Vahşi bir sömürü düzeni hüküm sürüyor Bugün ülkemizde işçilerin büyük bir kısmı sendikasız ve sigortasız olarak çalışmaktadır. Vahşi bir sömürü altında çalışma yaşamını sürdüren bu işçilerin, hiçbir gelecek güvencesi yoktur. Her an işten atılabilirler, işverenin keyfi tutumuna maruz kalabilirler, açlığın ve yoksulluğun esiri olabilirler.
Çağdaş köleler diye tanımlayabileceğimiz bu işçilerin herhangi bir tepkisi ya da ekonomik, demokratik hak arayışı işverenlerin sert müdahaleleriyle karşı karşıya kalırken, onlara ya köleliğe devam etme ya da işsiz kalma seçenekleri dayatılmaktadır. İşçilerin kendilerine dayatılan bu seçenekleri yok etmesi ancak örgütlü bir güç olmasıyla mümkündür. Örgütlülük işine, aşına sahip çıkmak demektir. Sendikalar işçilerin en temel örgütüdür.
Sendikal örgütlenmelere karşı özellikle 12 Eylül sonrasında gerçekleştirilen anti-sendikal politikalar ve anti-propagandalar, etkili sonuçlar doğurmuş, işçilerin bilinçlerinde önemli kırılmalara ve yanılmalara yol açmıştır. Ayrıca işverenlerin sendikal faaliyetleri hissettiğinde gerçekleştirdiği saldırılarda, sendikalara mesafeli durma eylemini artırmıştır. Bu faktörlerin yanı sıra bazı sendikaların işçi sınıfına yabancılaşmaları, bürokratik bir yapıya dönüşmeleri, işçilerin sendikalara güvensizlik duymasını beraberinde getirmiştir.
İşte Petrol-İş tüm bu olumsuzlukları ortadan kaldırmak için, bütün kurullarıyla ve üyeleriyle el ele ve omuz omuza vererek Türkiye'deki sendikal hareketin lokomotiflerinden biri olma özelliğini sonsuza kadar sürdürecektir.
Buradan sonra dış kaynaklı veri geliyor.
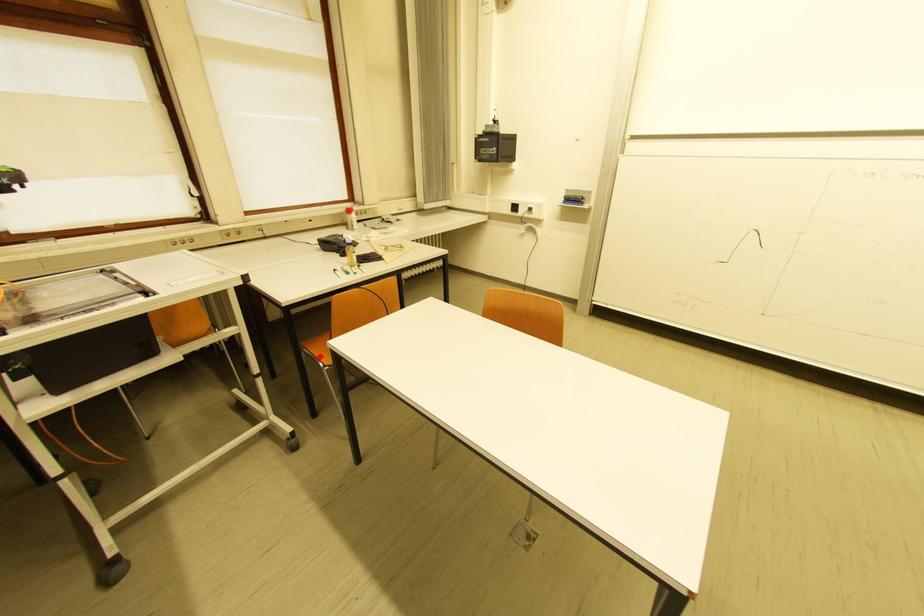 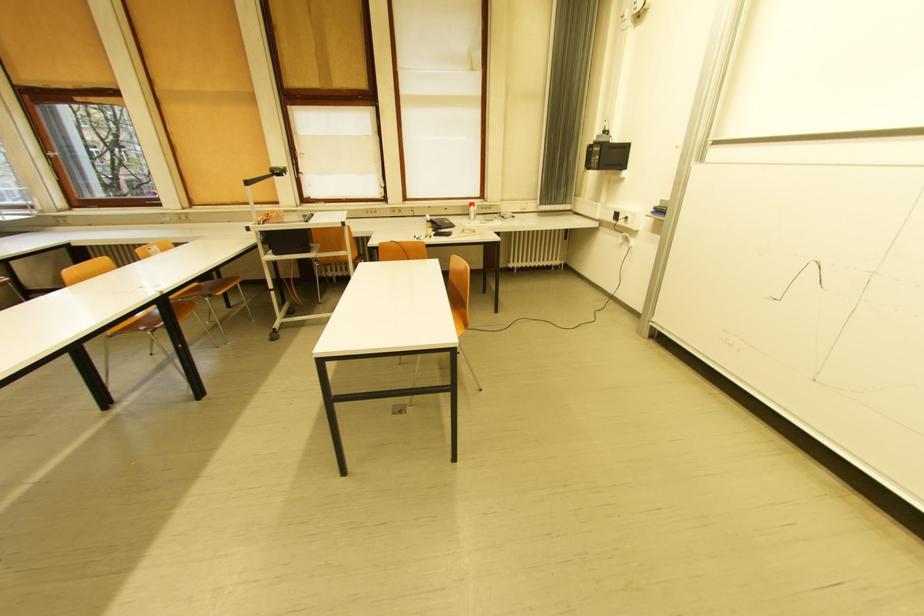 Question: I am providing you with two images of the same scene from different viewpoints. A red point is marked on the first image. Can you still see the location of the red point in image 2?

Choices:
 (A) Yes
 (B) No

Answer: (B) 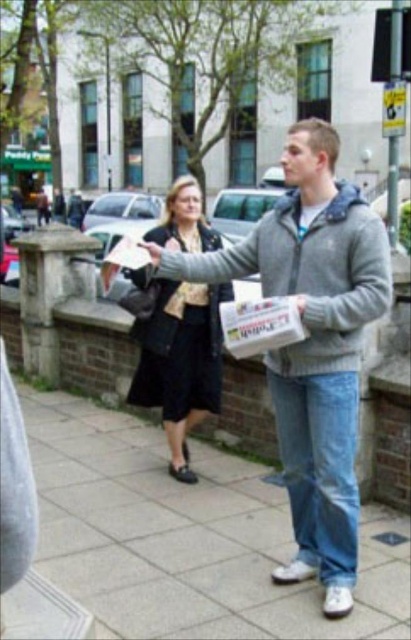 You are a photographer trying to capture a candid shot of the man and the woman in the scene. You notice two points marked in the image, point 1 at coordinates point (300,161) and point 2 at coordinates point (163,342). Which point is closer to the camera and should be focused on to ensure the man is in sharp focus?

Point (300,161) is closer to the camera than point (163,342). Therefore, focusing on point (300,161) would ensure the man is in sharp focus.

You are a photographer trying to capture both the gray fleece jacket at center and the matte black sweatshirt at center in the same frame. Based on their positions, which one should you focus on first to ensure both are in focus?

You should focus on the gray fleece jacket at center first because it is closer to the viewer than the matte black sweatshirt at center, so adjusting focus from near to far will help both be in focus.

You are a pedestrian on the sidewalk in the scene. You see the gray fleece jacket at center and the matte plastic bag at lower left. Which object is closer to the left edge of the sidewalk?

The matte plastic bag at lower left is closer to the left edge of the sidewalk because the gray fleece jacket at center is to the right of it. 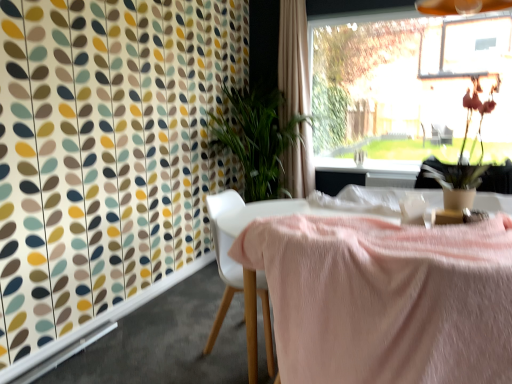 Locate an element on the screen. This screenshot has height=384, width=512. vacant space that is to the left of white plastic chair at center is located at coordinates (173, 346). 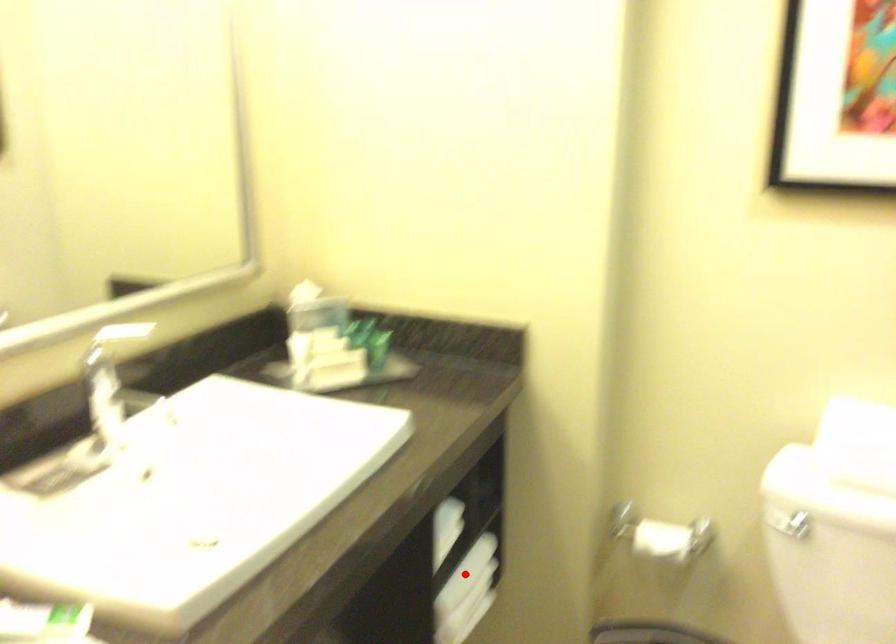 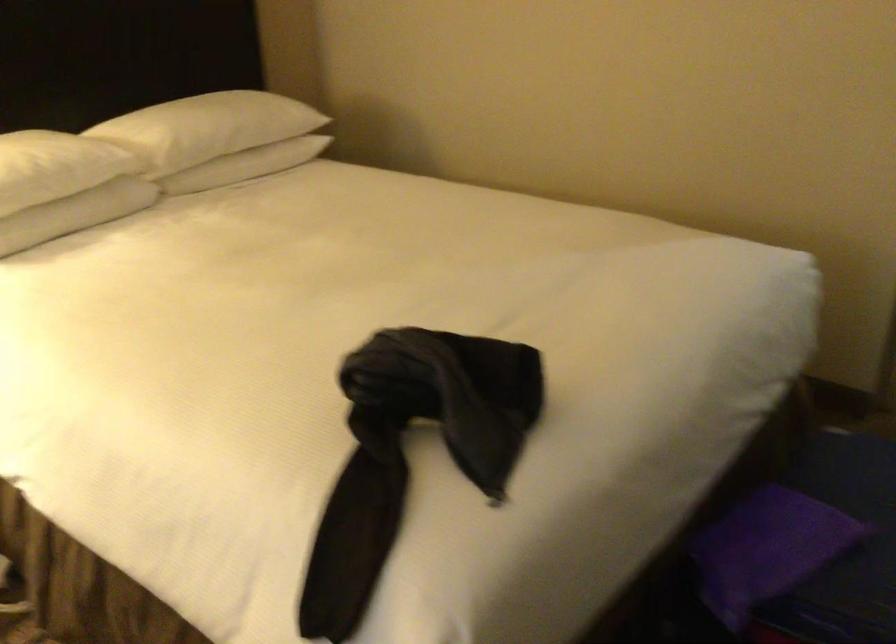 Question: I am providing you with two images of the same scene from different viewpoints. A red point is marked on the first image. At the location where the point appears in image 1, is it still visible in image 2?

Choices:
 (A) Yes
 (B) No

Answer: (B) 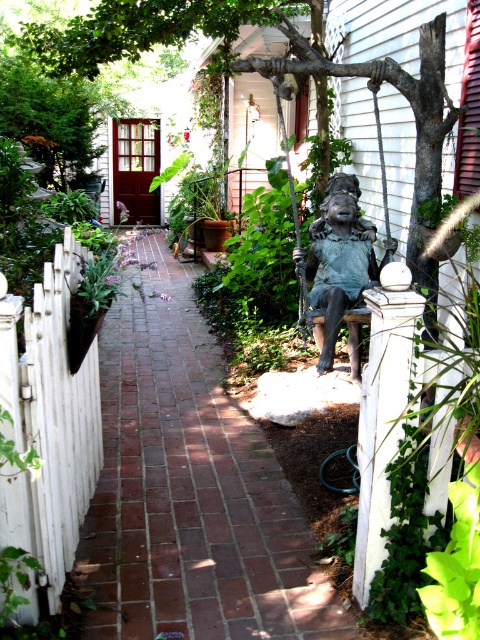 What do you see at coordinates (190, 488) in the screenshot? I see `brick at center` at bounding box center [190, 488].

Consider the image. Does brick at center have a larger size compared to white picket fence at left?

Actually, brick at center might be smaller than white picket fence at left.

Where is `brick at center`? The image size is (480, 640). brick at center is located at coordinates (190, 488).

Between point (1, 504) and point (332, 337), which one is positioned in front?

Positioned in front is point (1, 504).

Describe the element at coordinates (48, 428) in the screenshot. I see `white picket fence at left` at that location.

The height and width of the screenshot is (640, 480). I want to click on white picket fence at left, so click(x=48, y=428).

Which is in front, point (143, 556) or point (342, 253)?

Positioned in front is point (143, 556).

Can you confirm if brick at center is positioned to the left of bronze statue at center?

Yes, brick at center is to the left of bronze statue at center.

This screenshot has width=480, height=640. Describe the element at coordinates (190, 488) in the screenshot. I see `brick at center` at that location.

Where is `brick at center`? brick at center is located at coordinates (190, 488). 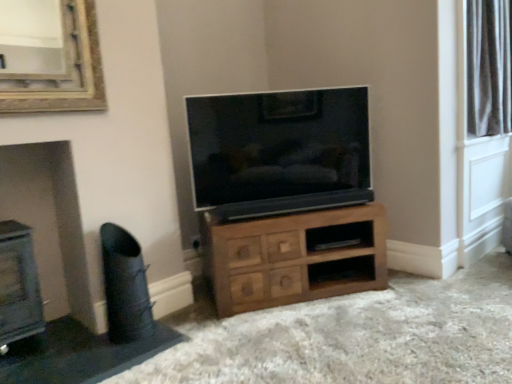 Question: From the image's perspective, is silky white curtains at upper right located above black leather swivel chair at lower left?

Choices:
 (A) no
 (B) yes

Answer: (B)

Question: From a real-world perspective, is silky white curtains at upper right physically above black leather swivel chair at lower left?

Choices:
 (A) no
 (B) yes

Answer: (B)

Question: Does silky white curtains at upper right have a larger size compared to black leather swivel chair at lower left?

Choices:
 (A) no
 (B) yes

Answer: (B)

Question: From the image's perspective, is silky white curtains at upper right below black leather swivel chair at lower left?

Choices:
 (A) no
 (B) yes

Answer: (A)

Question: Considering the relative positions of silky white curtains at upper right and black leather swivel chair at lower left in the image provided, is silky white curtains at upper right in front of black leather swivel chair at lower left?

Choices:
 (A) yes
 (B) no

Answer: (B)

Question: Can you confirm if silky white curtains at upper right is thinner than black leather swivel chair at lower left?

Choices:
 (A) no
 (B) yes

Answer: (B)

Question: Does silky white curtains at upper right appear on the right side of wooden chest of drawers at center?

Choices:
 (A) yes
 (B) no

Answer: (A)

Question: Is silky white curtains at upper right positioned before wooden chest of drawers at center?

Choices:
 (A) no
 (B) yes

Answer: (A)

Question: From the image's perspective, is silky white curtains at upper right located above wooden chest of drawers at center?

Choices:
 (A) yes
 (B) no

Answer: (A)

Question: Does silky white curtains at upper right have a greater width compared to wooden chest of drawers at center?

Choices:
 (A) yes
 (B) no

Answer: (B)

Question: Does silky white curtains at upper right have a greater height compared to wooden chest of drawers at center?

Choices:
 (A) no
 (B) yes

Answer: (B)

Question: Is silky white curtains at upper right thinner than wooden chest of drawers at center?

Choices:
 (A) yes
 (B) no

Answer: (A)

Question: Does black leather swivel chair at lower left turn towards wooden shelf at center?

Choices:
 (A) no
 (B) yes

Answer: (A) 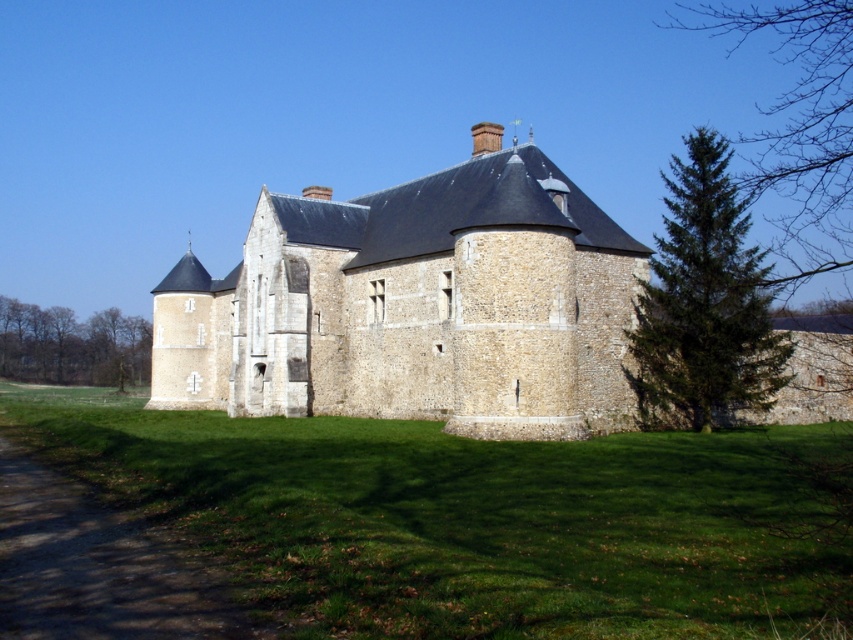 Between point (393, 365) and point (641, 340), which one is positioned in front?

Point (641, 340) is in front.

Is stone castle at center wider than green coniferous tree at right?

Yes.

Who is more distant from viewer, (584, 244) or (647, 284)?

The point (647, 284) is behind.

Where is `stone castle at center`? The width and height of the screenshot is (853, 640). stone castle at center is located at coordinates (415, 305).

Does green coniferous tree at upper right have a greater height compared to brown textured tree at left?

Indeed, green coniferous tree at upper right has a greater height compared to brown textured tree at left.

Between point (839, 154) and point (41, 372), which one is positioned in front?

Positioned in front is point (839, 154).

Is point (846, 170) more distant than point (65, 316)?

That is False.

Where is `green coniferous tree at upper right`? green coniferous tree at upper right is located at coordinates (799, 128).

Does stone castle at center have a larger size compared to green coniferous tree at upper right?

Actually, stone castle at center might be smaller than green coniferous tree at upper right.

Does stone castle at center have a greater height compared to green coniferous tree at upper right?

No.

Is point (445, 228) more distant than point (808, 193)?

No, (445, 228) is closer to viewer.

I want to click on stone castle at center, so click(415, 305). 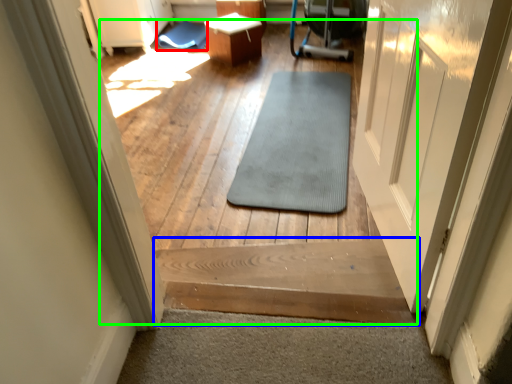 Question: Based on their relative distances, which object is nearer to mat (highlighted by a red box)? Choose from stairs (highlighted by a blue box) and path (highlighted by a green box).

Choices:
 (A) stairs
 (B) path

Answer: (B) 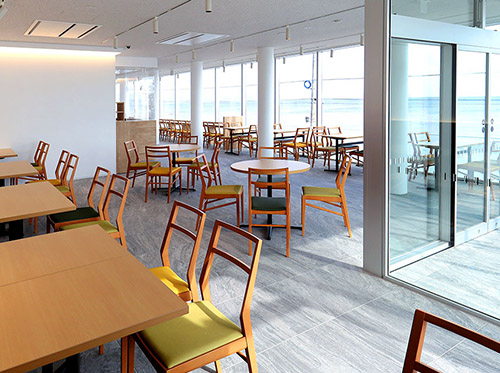 What are the coordinates of `support columns` in the screenshot? It's located at (401, 98), (267, 102), (192, 102), (151, 102), (122, 96).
Genel kurulumuzun sendikamıza ve tüm Türkiye'deki sendikal harekete hayırlı olması dileğiyle hepinize saygılar sunuyorum.”
Çetinkıran: Sizleri mahcup etmediğime inanıyorum
Adana Şube Mali Sekreterimiz Cemalettin Çetinkıran da genel kurulda, “Sayın Genel Başkanım, Saygıdeğer divan, değerli genel merkez yöneticilerim, Türkiye'nin dört bir yanından kongremizi onurlandıran sevgili şube başkanlarım ve değerli yöneticileri, kıymetli misafirler, basınımızın güzide temsilcileri ve kıymetli delegasyon. Petrol-İş Sendikamızın Adana Şubesinin 12. Olağan Genel Kuruluna hoş geldiniz diyor hepinize saygılar sunuyorum.” diye başladığı konuşmasında şunları söyledi:
“Ben sizlerin kıymetli zamanını fazla almak istemiyorum. Şubemizde 2 dönemdir Mali Sekreterlik görevini yapmaktayım. Allah nasip ederse, siz delegasyon da layık görürse 3. dönem mali sekreterliğe adayım. İki dönem sizleri mahcup etmediğime inanıyorum. Elimden geldiği kadar sizlerin verdiği bu göreve layık olmaya çalıştım. Eğer uygun görür de, siz saygıdeğer delegasyon destek verirse bundan sonra da sizleri ve tüm üyelerimizi mahcup etmeden bu görevi en iyi şekilde yapacağıma emin olabilirsiniz. Kongremizin Petrol-İş Sendikamıza, tüm çalışanlarımıza, işçi sınıfına, ülkemize hayırlı olmasını Cenabı Allah'tan diliyorum. Yaşasın İşçi Sınıfı, Yaşasın Petrol-İş.”